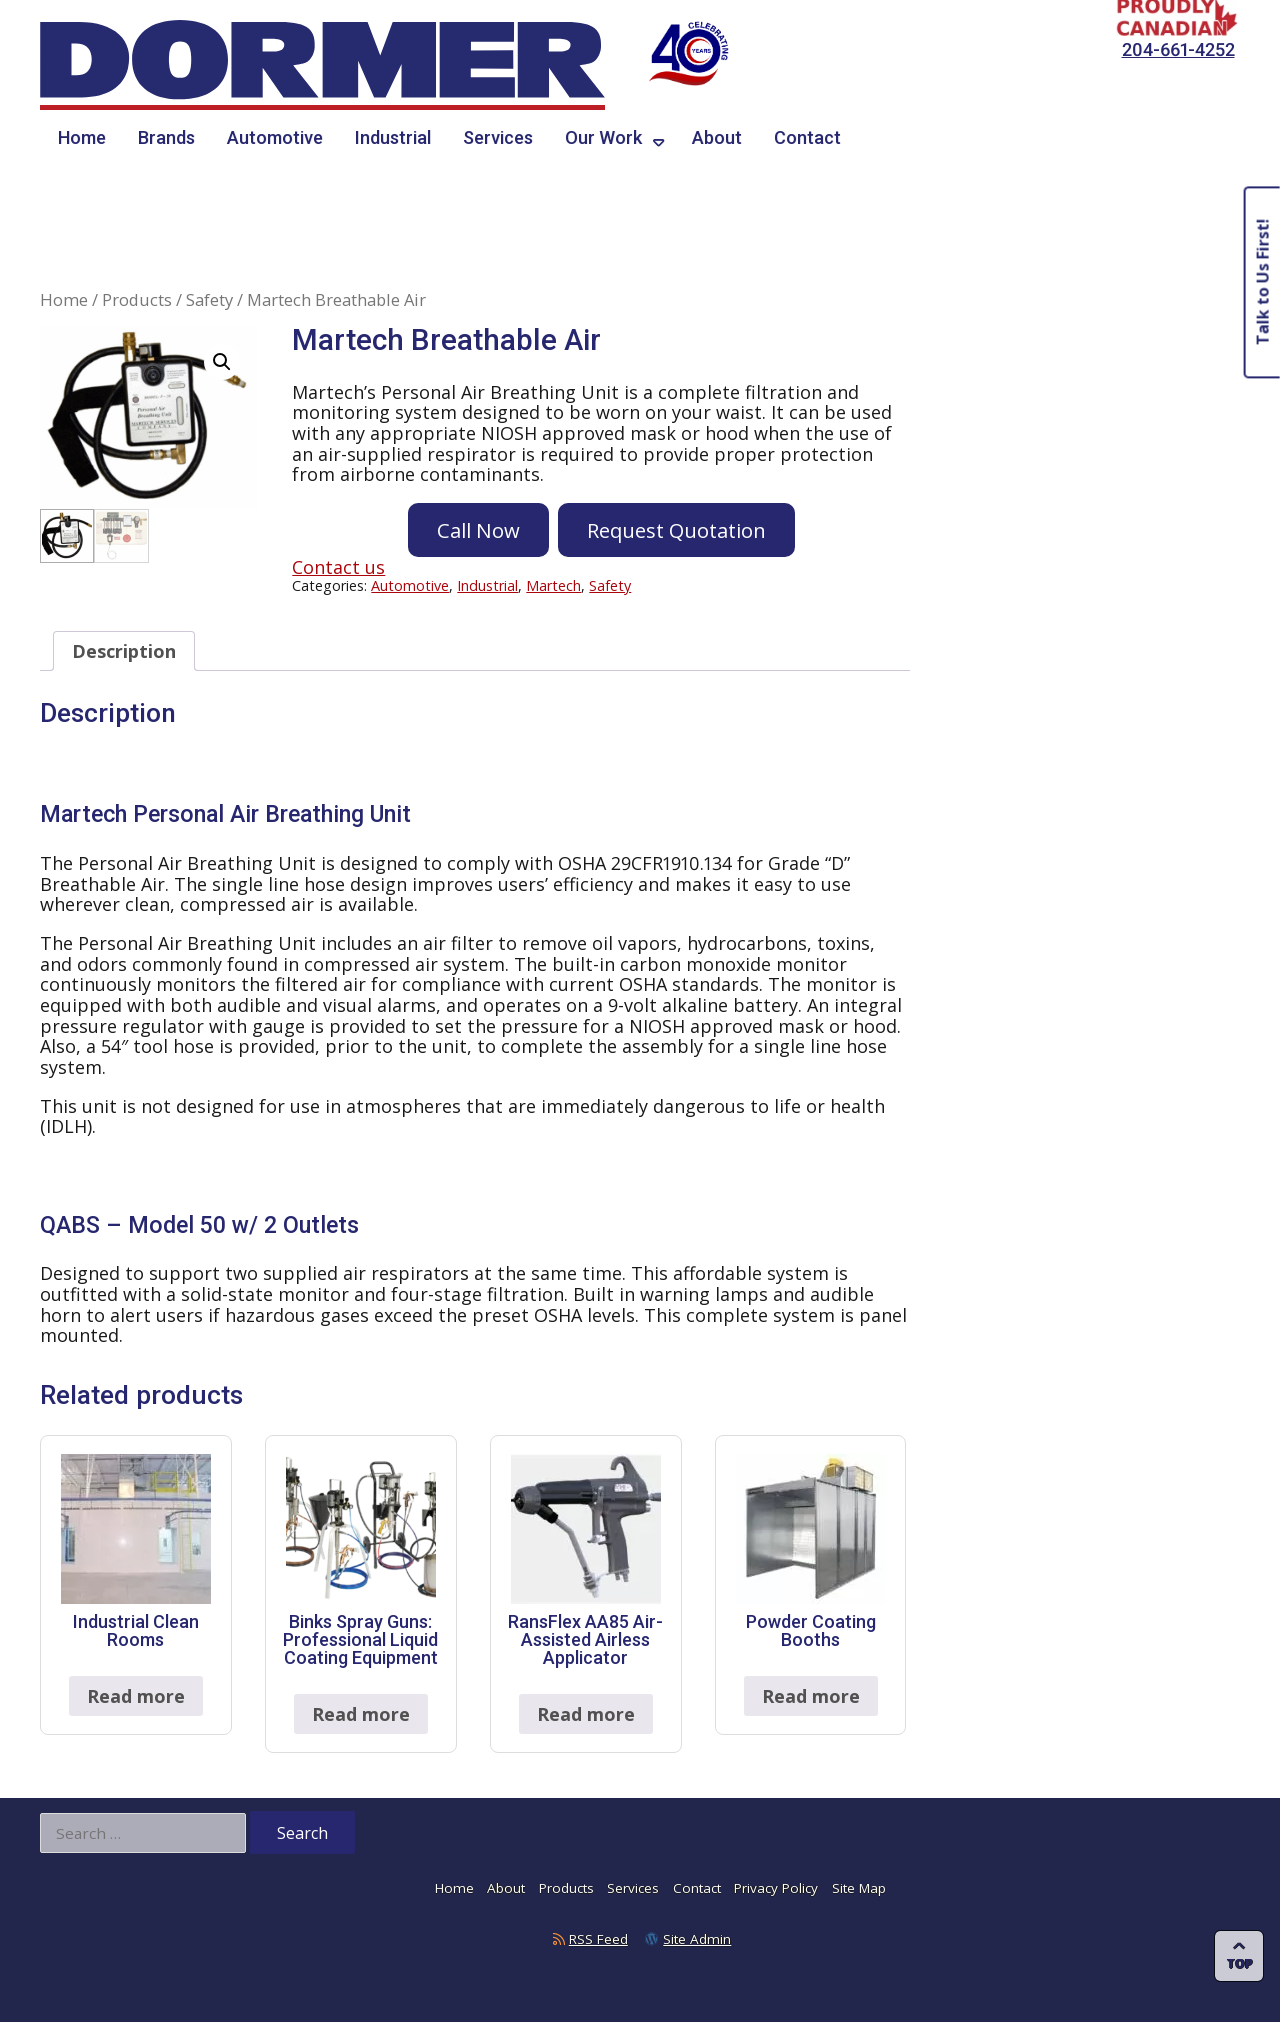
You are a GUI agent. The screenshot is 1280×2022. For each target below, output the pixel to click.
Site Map (859, 1888)
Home (82, 137)
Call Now (478, 530)
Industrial (393, 137)
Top (1240, 1963)
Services (498, 137)
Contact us (338, 567)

**Task directions:** No lines before the one containing "Home (82, 137)" belong in the answer; write out that line and each one after it exactly, through the end of the records.

**Answer section:**
Home (82, 137)
Call Now (478, 530)
Industrial (393, 137)
Top (1240, 1963)
Services (498, 137)
Contact us (338, 567)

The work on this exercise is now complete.